EXERCISE - Scan the data below and pick out the lines containing the word "izvođači".

THE RECORDS -
• • •

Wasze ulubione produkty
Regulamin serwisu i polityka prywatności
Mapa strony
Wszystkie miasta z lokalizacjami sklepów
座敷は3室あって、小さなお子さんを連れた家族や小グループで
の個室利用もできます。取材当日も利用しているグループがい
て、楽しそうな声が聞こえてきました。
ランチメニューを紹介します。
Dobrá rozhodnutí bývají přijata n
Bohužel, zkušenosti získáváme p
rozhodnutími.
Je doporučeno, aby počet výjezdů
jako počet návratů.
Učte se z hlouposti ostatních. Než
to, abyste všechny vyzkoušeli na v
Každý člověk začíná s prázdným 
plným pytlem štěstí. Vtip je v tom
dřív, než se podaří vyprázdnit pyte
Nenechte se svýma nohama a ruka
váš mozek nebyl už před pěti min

• • •

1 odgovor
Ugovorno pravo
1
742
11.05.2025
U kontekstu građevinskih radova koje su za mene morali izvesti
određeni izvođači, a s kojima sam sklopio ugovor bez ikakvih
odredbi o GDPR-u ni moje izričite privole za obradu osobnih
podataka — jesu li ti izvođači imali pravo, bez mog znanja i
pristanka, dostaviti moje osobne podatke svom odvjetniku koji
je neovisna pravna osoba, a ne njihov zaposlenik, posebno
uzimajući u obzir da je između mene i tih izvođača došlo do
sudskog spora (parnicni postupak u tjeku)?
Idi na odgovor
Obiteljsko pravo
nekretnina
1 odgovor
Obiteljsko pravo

• • •

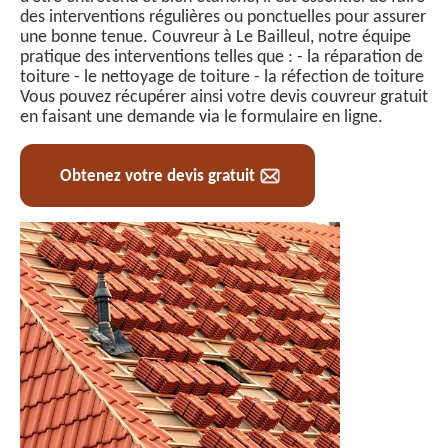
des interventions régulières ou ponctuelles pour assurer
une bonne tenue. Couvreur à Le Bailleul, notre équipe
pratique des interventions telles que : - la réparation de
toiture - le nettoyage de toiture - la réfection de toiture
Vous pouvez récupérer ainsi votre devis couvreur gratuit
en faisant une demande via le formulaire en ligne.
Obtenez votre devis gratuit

• • •

ANSWER BELOW -
određeni izvođači, a s kojima sam sklopio ugovor bez ikakvih
podataka — jesu li ti izvođači imali pravo, bez mog znanja i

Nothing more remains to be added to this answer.